Copy out each record that follows exactly, and omit any picture you find.

○ ○ ○ ○ ○ ○ ○

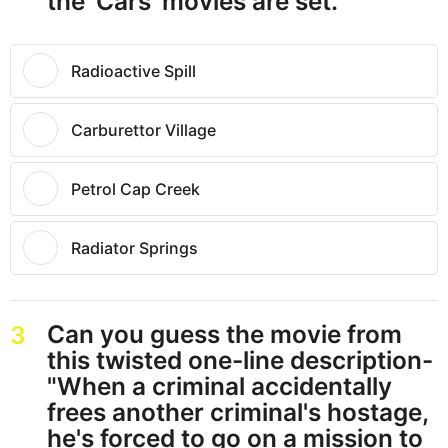
the 'Cars' movies are set.
Radioactive Spill
Carburettor Village
Petrol Cap Creek
Radiator Springs
Can you guess the movie from
3
this twisted one-line description-
"When a criminal accidentally
frees another criminal's hostage,
he's forced to go on a mission to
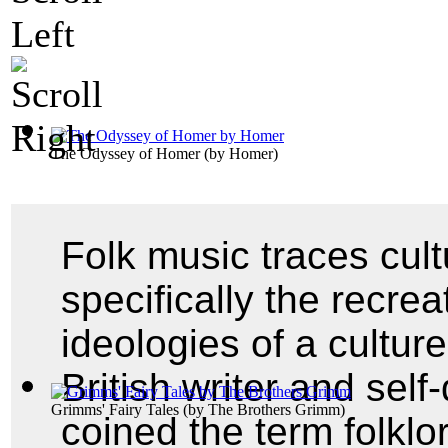
The Odyssey of Homer
(by
Homer
)
Folk music traces cul
specifically the recrea
ideologies of a cultur
British writer and self
Grimms' Fairy Tales
(by
The Brothers Grimm
)
coined the term folklo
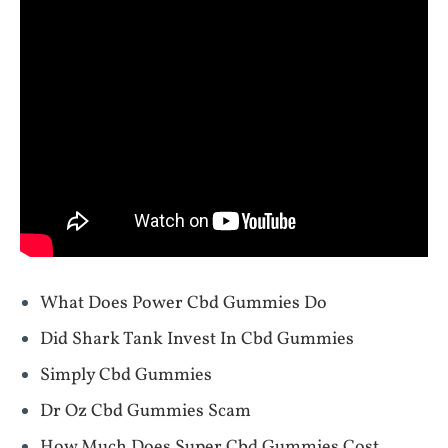
What Does Power Cbd Gummies Do
Did Shark Tank Invest In Cbd Gummies
Simply Cbd Gummies
Dr Oz Cbd Gummies Scam
How Much Does Super Cbd Gummies Cost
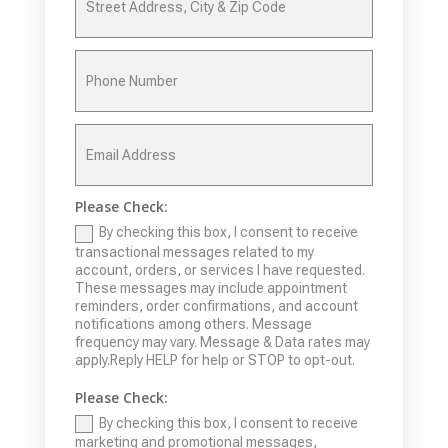
Please Check:
By checking this box, I consent to receive
transactional messages related to my
account, orders, or services I have requested.
These messages may include appointment
reminders, order confirmations, and account
notifications among others. Message
frequency may vary. Message & Data rates may
apply.Reply HELP for help or STOP to opt-out.
Please Check:
By checking this box, I consent to receive
marketing and promotional messages,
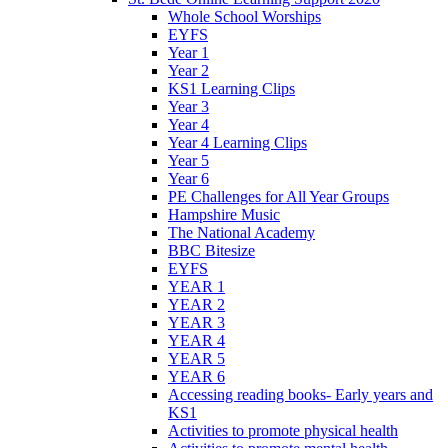
Whole School Worships
EYFS
Year 1
Year 2
KS1 Learning Clips
Year 3
Year 4
Year 4 Learning Clips
Year 5
Year 6
PE Challenges for All Year Groups
Hampshire Music
The National Academy
BBC Bitesize
EYFS
YEAR 1
YEAR 2
YEAR 3
YEAR 4
YEAR 5
YEAR 6
Accessing reading books- Early years and
KS1
Activities to promote physical health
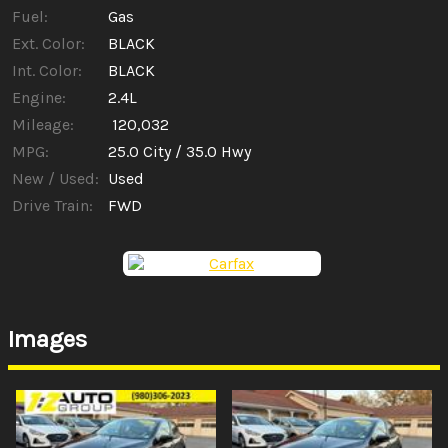
Fuel:
Gas
Ext. Color:
BLACK
Int. Color:
BLACK
Engine:
2.4L
Mileage:
120,032
MPG:
25.0
City /
35.0
Hwy
New / Used:
Used
Drive Train:
FWD
Images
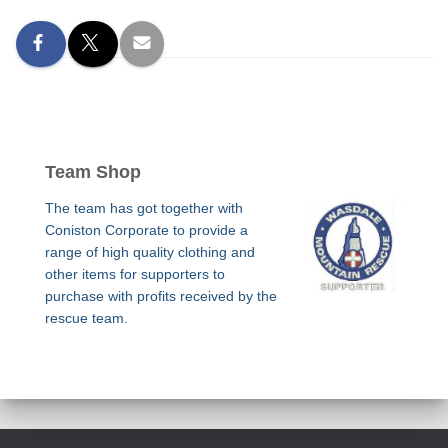
Team Shop
The team has got together with
Coniston Corporate to provide a
range of high quality clothing and
other items for supporters to
purchase with profits received by the
rescue team.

○ ○ ○ ○ ○ ○ ○

- Answer
the 'Cars' movies are set.
Radioactive Spill
Carburettor Village
Petrol Cap Creek
Radiator Springs
Can you guess the movie from
3
this twisted one-line description-
"When a criminal accidentally
frees another criminal's hostage,
he's forced to go on a mission to
The Odyssey of Homer
(by
Homer
)
Folk music traces cul
specifically the recrea
ideologies of a cultur
British writer and self
Grimms' Fairy Tales
(by
The Brothers Grimm
)
coined the term folklo
What Does Power Cbd Gummies Do
Did Shark Tank Invest In Cbd Gummies
Simply Cbd Gummies
Dr Oz Cbd Gummies Scam
How Much Does Super Cbd Gummies Cost
Please Check:
By checking this box, I consent to receive
transactional messages related to my
account, orders, or services I have requested.
These messages may include appointment
reminders, order confirmations, and account
notifications among others. Message
frequency may vary. Message & Data rates may
apply.Reply HELP for help or STOP to opt-out.
Please Check:
By checking this box, I consent to receive
marketing and promotional messages,
Whole School Worships
EYFS
Year 1
Year 2
KS1 Learning Clips
Year 3
Year 4
Year 4 Learning Clips
Year 5
Year 6
PE Challenges for All Year Groups
Hampshire Music
The National Academy
BBC Bitesize
EYFS
YEAR 1
YEAR 2
YEAR 3
YEAR 4
YEAR 5
YEAR 6
Accessing reading books- Early years and
KS1
Activities to promote physical health
Fuel:
Gas
Ext. Color:
BLACK
Int. Color:
BLACK
Engine:
2.4L
Mileage:
120,032
MPG:
25.0
City /
35.0
Hwy
New / Used:
Used
Drive Train:
FWD
Images
Team Shop
The team has got together with
Coniston Corporate to provide a
range of high quality clothing and
other items for supporters to
purchase with profits received by the
rescue team.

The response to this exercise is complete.